▶ **Data for this task**
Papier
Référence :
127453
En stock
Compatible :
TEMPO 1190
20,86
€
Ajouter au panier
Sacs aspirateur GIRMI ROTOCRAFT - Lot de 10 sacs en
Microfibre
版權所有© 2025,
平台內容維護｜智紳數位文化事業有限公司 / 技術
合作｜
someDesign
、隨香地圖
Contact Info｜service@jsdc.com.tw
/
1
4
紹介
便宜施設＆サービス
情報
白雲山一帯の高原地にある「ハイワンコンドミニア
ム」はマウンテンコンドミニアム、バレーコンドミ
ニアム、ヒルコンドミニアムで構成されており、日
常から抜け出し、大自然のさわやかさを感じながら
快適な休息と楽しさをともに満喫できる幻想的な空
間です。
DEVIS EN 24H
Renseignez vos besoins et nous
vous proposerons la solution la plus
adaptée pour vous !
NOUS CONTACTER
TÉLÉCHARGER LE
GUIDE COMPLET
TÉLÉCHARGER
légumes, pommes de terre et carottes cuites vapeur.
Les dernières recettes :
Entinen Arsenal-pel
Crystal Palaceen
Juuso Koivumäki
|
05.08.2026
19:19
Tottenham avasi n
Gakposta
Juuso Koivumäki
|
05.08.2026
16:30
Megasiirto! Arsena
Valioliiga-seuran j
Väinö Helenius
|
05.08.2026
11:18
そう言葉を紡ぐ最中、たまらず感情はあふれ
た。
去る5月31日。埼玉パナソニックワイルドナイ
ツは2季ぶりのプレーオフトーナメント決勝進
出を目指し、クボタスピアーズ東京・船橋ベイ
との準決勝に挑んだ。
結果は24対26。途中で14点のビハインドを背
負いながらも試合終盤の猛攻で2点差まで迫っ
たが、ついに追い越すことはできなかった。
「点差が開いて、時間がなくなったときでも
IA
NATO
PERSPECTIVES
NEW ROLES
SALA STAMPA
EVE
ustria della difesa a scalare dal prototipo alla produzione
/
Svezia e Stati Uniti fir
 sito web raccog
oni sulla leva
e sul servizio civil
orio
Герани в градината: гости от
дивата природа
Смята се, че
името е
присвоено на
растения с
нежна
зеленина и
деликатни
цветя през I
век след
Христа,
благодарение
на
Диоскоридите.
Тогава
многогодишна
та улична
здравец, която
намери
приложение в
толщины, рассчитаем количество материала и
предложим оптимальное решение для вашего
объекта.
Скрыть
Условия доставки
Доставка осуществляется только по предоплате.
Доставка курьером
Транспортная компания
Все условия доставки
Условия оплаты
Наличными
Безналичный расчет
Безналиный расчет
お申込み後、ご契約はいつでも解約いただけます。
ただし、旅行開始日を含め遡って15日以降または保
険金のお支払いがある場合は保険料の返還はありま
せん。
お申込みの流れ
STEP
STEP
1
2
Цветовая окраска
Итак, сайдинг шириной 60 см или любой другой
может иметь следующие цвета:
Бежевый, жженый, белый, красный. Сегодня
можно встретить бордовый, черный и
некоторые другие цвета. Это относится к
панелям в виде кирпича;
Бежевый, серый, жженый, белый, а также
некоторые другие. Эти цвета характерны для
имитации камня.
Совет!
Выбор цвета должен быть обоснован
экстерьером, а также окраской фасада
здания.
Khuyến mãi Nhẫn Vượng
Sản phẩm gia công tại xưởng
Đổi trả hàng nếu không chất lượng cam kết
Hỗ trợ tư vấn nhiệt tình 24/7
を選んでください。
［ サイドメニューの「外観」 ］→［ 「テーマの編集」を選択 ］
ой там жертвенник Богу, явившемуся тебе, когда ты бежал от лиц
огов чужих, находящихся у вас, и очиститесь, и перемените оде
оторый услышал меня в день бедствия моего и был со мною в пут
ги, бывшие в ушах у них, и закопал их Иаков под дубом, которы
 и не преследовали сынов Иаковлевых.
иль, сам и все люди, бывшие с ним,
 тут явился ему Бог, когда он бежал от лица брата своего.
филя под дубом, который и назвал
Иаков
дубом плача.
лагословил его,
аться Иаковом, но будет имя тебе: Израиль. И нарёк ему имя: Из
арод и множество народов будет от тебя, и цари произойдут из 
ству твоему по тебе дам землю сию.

▶ **Assignment**
Read through the listing and copy each line in which the word "бывшие" occurs.

▶ **Result of this task**
ги, бывшие в ушах у них, и закопал их Иаков под дубом, которы
иль, сам и все люди, бывшие с ним,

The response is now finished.